我那辆改装过的“中年危机”卡罗拉,既快又狂野。
My midlife crisis Corolla is fast, furious, and modded

原始链接: https://www.zocalopublicsquare.org/my-midlife-crisis-corolla-fast-furious-fully-modded/

为了庆祝 50 岁生日,Ky-Phong Tran 购买了一辆丰田 GR Corolla。这是一款高性能的“伪装”跑车,也是他向过去致敬的方式。这辆经过改装的涡轮增压 GR 绝非普通的通勤车,它代表了日本进口车文化的巅峰,而这种文化正是他 90 年代在南加州度过青春岁月的缩影。 回想起大学时期驾驶那辆心爱的 1989 年款本田 CRX 的日子,Tran 探讨了进口车圈子如何为亚裔美国人的身份认同提供了一片成长的土壤。除了机械层面,这种文化更是一种创造性的主张——那是一个“去你的,我就是我”的时代,亚裔美国青年在此创立了自己的企业、杂志和社区,有力地挑战了当时狭隘的媒体刻板印象。 Tran 对《速度与激情》系列电影表示失望,该系列虽然推广了这种美学,却抹去了运动的起源,并将亚裔角色贬低为反面形象。通过请 90 年代圈内传奇的越南裔美国技师为他现代的 Corolla 提供保养,Tran 跨越了过去与现在的鸿沟。归根结底,他的车不仅仅是一辆交通工具,更是一台时光机,让他得以重拾与那一代先驱英雄们的联系。
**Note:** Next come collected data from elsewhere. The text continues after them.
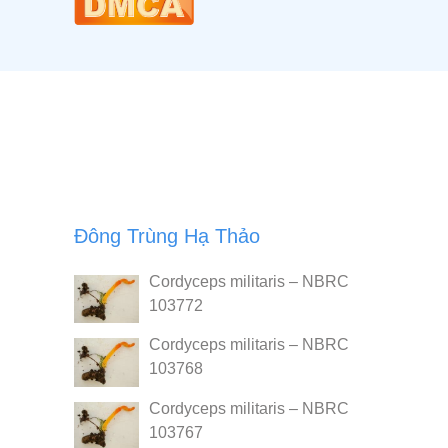
Đông Trùng Hạ Thảo
Cordyceps militaris – NBRC
103772
Cordyceps militaris – NBRC
103768
Cordyceps militaris – NBRC
103767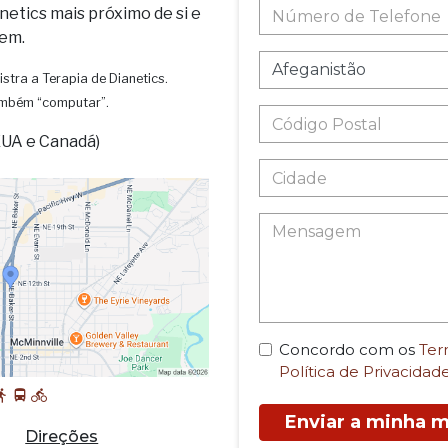
netics mais próximo de si e
em.
istra a Terapia de Dianetics.
também “computar”.
EUA e Canadá)
Concordo com os
Ter
Política de Privacidad
Enviar a minha
Direções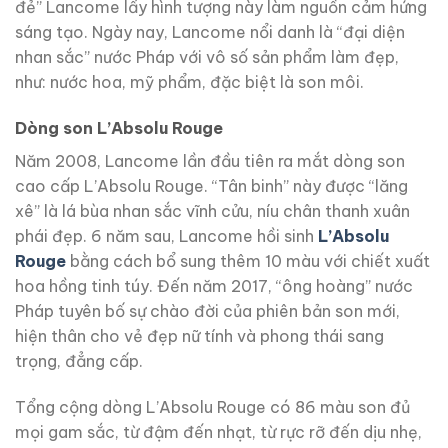
đẻ” Lancome lấy hình tượng này làm nguồn cảm hứng
sáng tạo. Ngày nay, Lancome nổi danh là “đại diện
nhan sắc” nước Pháp với vô số sản phẩm làm đẹp,
như: nước hoa, mỹ phẩm, đặc biệt là son môi.
Dòng son L’Absolu Rouge
Năm 2008, Lancome lần đầu tiên ra mắt dòng son
cao cấp L’Absolu Rouge. “Tân binh” này được “lăng
xê” là lá bùa nhan sắc vĩnh cửu, níu chân thanh xuân
phái đẹp. 6 năm sau, Lancome hồi sinh
L’Absolu
Rouge
bằng cách bổ sung thêm 10 màu với chiết xuất
hoa hồng tinh túy. Đến năm 2017, “ông hoàng” nước
Pháp tuyên bố sự chào đời của phiên bản son mới,
hiện thân cho vẻ đẹp nữ tính và phong thái sang
trọng, đẳng cấp.
Tổng cộng dòng L’Absolu Rouge có 86 màu son đủ
mọi gam sắc, từ đậm đến nhạt, từ rực rỡ đến dịu nhẹ,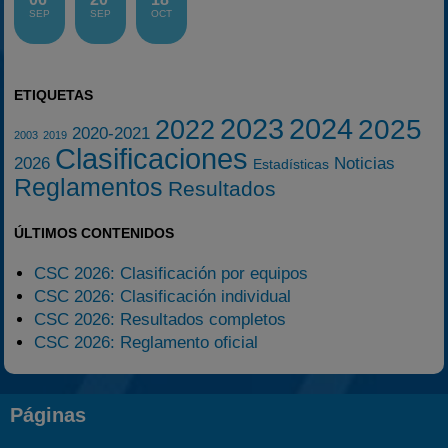
SEP
SEP
OCT
ETIQUETAS
2023
2024
2025
2022
2020-2021
2003
2019
Clasificaciones
2026
Noticias
Estadísticas
Reglamentos
Resultados
ÚLTIMOS CONTENIDOS
CSC 2026: Clasificación por equipos
CSC 2026: Clasificación individual
CSC 2026: Resultados completos
CSC 2026: Reglamento oficial
Páginas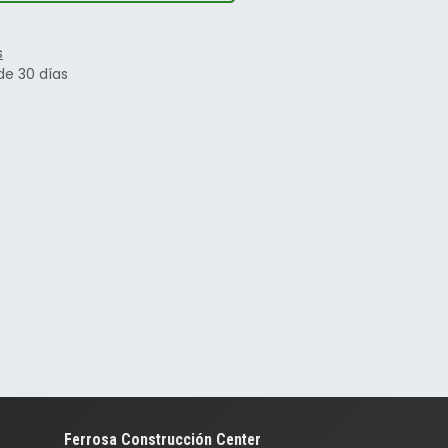
s
de 30 días
Ferrosa Construcción Center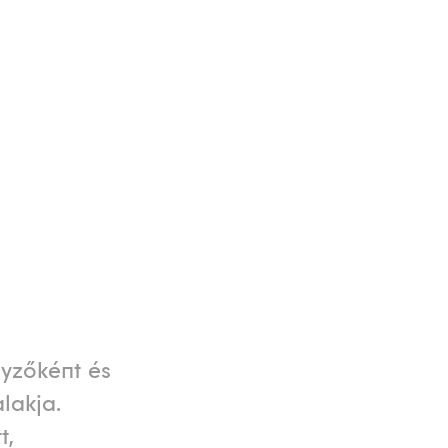
nyzőként és
lakja.
t,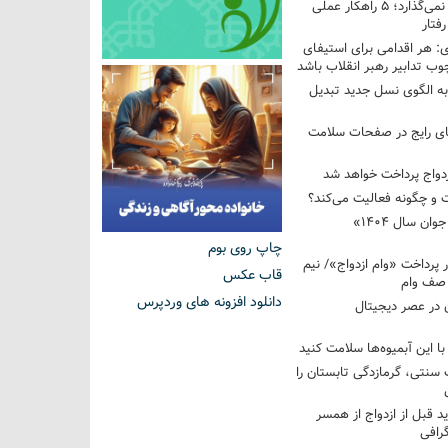
فرزندم به من احترام نمی‌گذارد؛ ۵ راهکار عملی
فتار
 هر اقدامی برای استیفای
ب تدابیر رهبر انقلاب باشد
به الگوی نسل جدید تبدیل
های رایج در صفحات سلامت
 و چگونه فعالیت می‌کند؟
رویداد ملی «انتخاب جوان سال ۱۴۰۴»
چاپ روی بوم
کوردار پرداخت «وام ازدواج»/ نیم
قاب عکس
 صف وام
دانلود افزونه های وردپرس
 در عصر دیجیتال
با این آبمیوه‌ها سلامت کنید
سنتی، گرمازدگی تابستان را
ید قبل از ازدواج از همسر
گرافی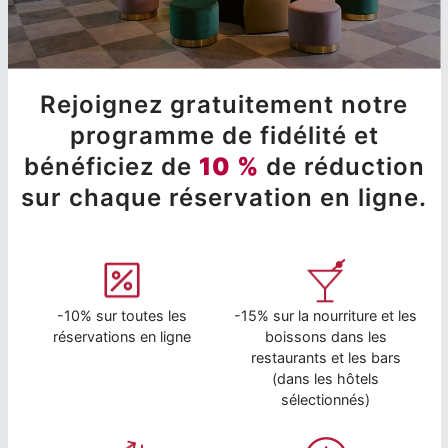
Rejoignez gratuitement notre
programme de fidélité et
bénéficiez de
10 %
de réduction
sur chaque réservation en ligne.
-10% sur toutes les
-15% sur la nourriture et les
réservations en ligne
boissons dans les
restaurants et les bars
(dans les hôtels
sélectionnés)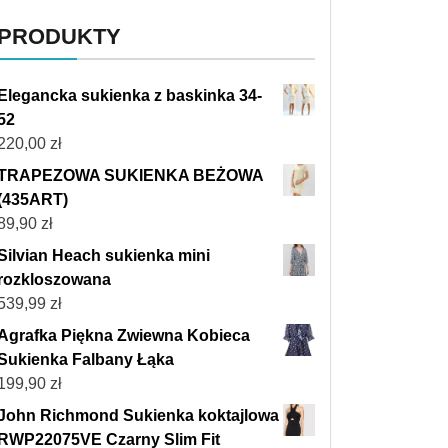
PRODUKTY
Elegancka sukienka z baskinka 34-
52
220,00
zł
TRAPEZOWA SUKIENKA BEŻOWA
(435ART)
89,90
zł
Silvian Heach sukienka mini
rozkloszowana
539,99
zł
Agrafka Piękna Zwiewna Kobieca
Sukienka Falbany Łąka
199,90
zł
John Richmond Sukienka koktajlowa
RWP22075VE Czarny Slim Fit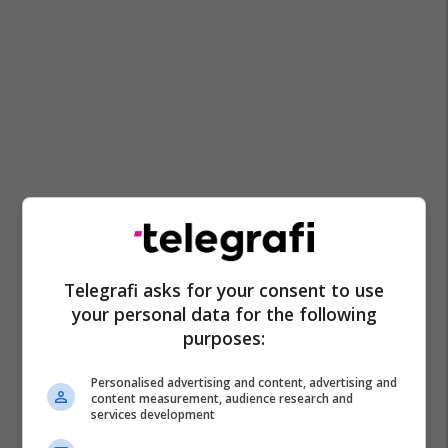
Telegrafi asks for your consent to use
your personal data for the following
purposes:
Personalised advertising and content, advertising and
content measurement, audience research and
services development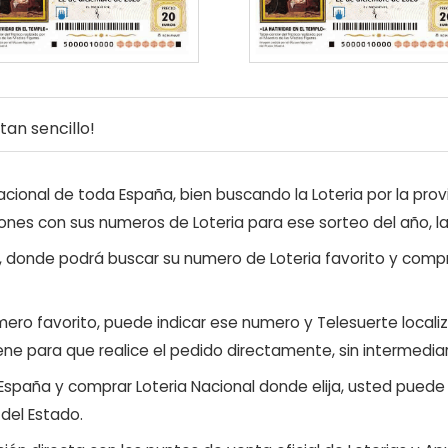
an sencillo!
ional de toda España, bien buscando la Loteria por la provi
ones con sus numeros de Loteria para ese sorteo del año, l
, donde podrá buscar su numero de Loteria favorito y compr
ero favorito, puede indicar ese numero y Telesuerte locali
ene para que realice el pedido directamente, sin intermediar
 España y comprar Loteria Nacional donde elija, usted pued
 del Estado.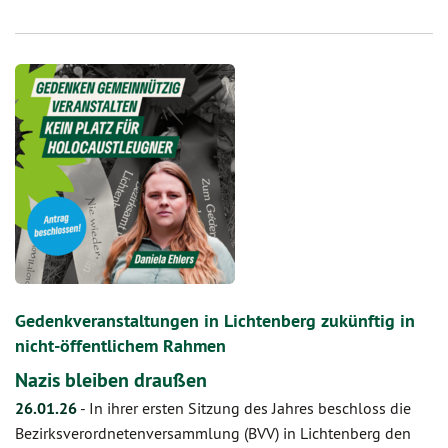
Gedenkveranstaltungen in Lichtenberg zukünftig in
nicht-öffentlichem Rahmen
Nazis bleiben draußen
26.01.26
-
In ihrer ersten Sitzung des Jahres beschloss die
Bezirksverordnetenversammlung (BVV) in Lichtenberg den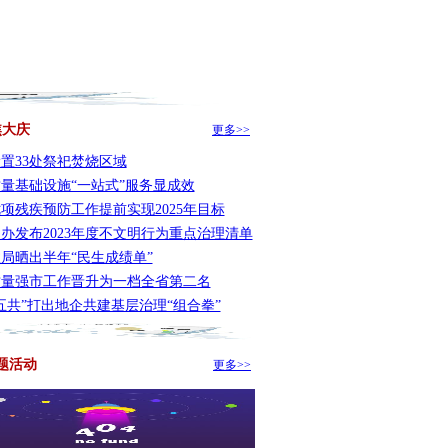
焦大庆
更多>>
置33处祭祀焚烧区域
量基础设施“一站式”服务显成效
项残疾预防工作提前实现2025年目标
办发布2023年度不文明行为重点治理清单
局晒出半年“民生成绩单”
质量强市工作晋升为一档全省第二名
五共”打出地企共建基层治理“组合拳”
题活动
更多>>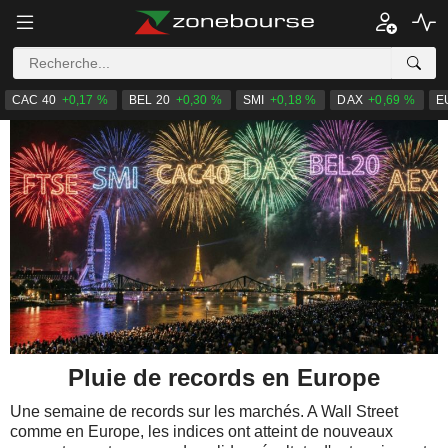
CAC 40
+0,17 %
BEL 20
+0,30 %
SMI
+0,18 %
DAX
+0,69 %
E
Pluie de records en Europe
Une semaine de records sur les marchés. A Wall Street
comme en Europe, les indices ont atteint de nouveaux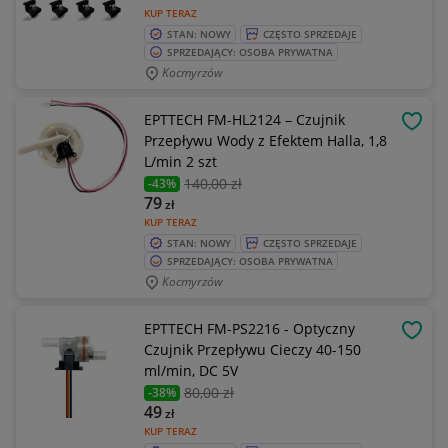
KUP TERAZ
STAN: NOWY
CZĘSTO SPRZEDAJE
SPRZEDAJĄCY: OSOBA PRYWATNA
Kocmyrzów
EPTTECH FM-HL2124 – Czujnik
OBSE
Przepływu Wody z Efektem Halla, 1,8
L/min 2 szt
140
,00 zł
-43%
79
zł
KUP TERAZ
STAN: NOWY
CZĘSTO SPRZEDAJE
SPRZEDAJĄCY: OSOBA PRYWATNA
Kocmyrzów
EPTTECH FM-PS2216 - Optyczny
OBSE
Czujnik Przepływu Cieczy 40-150
ml/min, DC 5V
80
,00 zł
-38%
49
zł
KUP TERAZ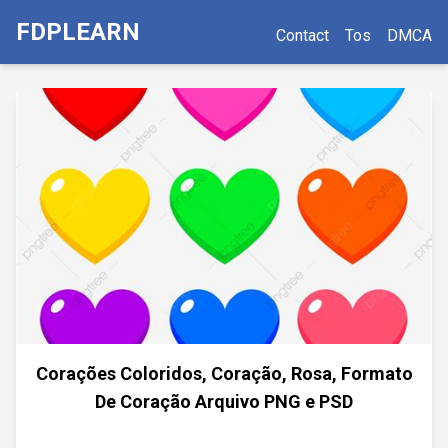
FDPLEARN
Contact
Tos
DMCA
Corações Coloridos, Coração, Rosa, Formato
De Coração Arquivo PNG e PSD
这篇 Hacker News 帖子讨论了一篇题为《我的中年危机卡罗拉:极速、狂野且经过改装》的文章。虽然部分用户表示丰田 GR Corolla 是他们的梦想之车,但评论区的主流观点却持强烈的批评态度。 许多读者认为作者的改装——特别是那种吵闹的“喷火”排气和重低音炮——属于哗众取宠且缺乏公德心,而非真正的性能提升。不少评论者指出,现代电动汽车在无需产生噪声污染的情况下,就能提供相当甚至更强的加速能力,因此他们将作者的改装行为斥为一种令人反感的博眼球举动。这场讨论凸显了汽车文化中存在的广泛分歧:一些人优先考虑机械参与感和“吵闹”的驾驶体验,而另一些人则看重实用性、低调以及对邻居的尊重。其他参与者分享了他们各自的“中年危机”替代方案,从安静的高性能电动车到修复老式自行车不等,这进一步印证了人们更倾向于选择实用主义或安静的高性能表现,而非引人注目的改装。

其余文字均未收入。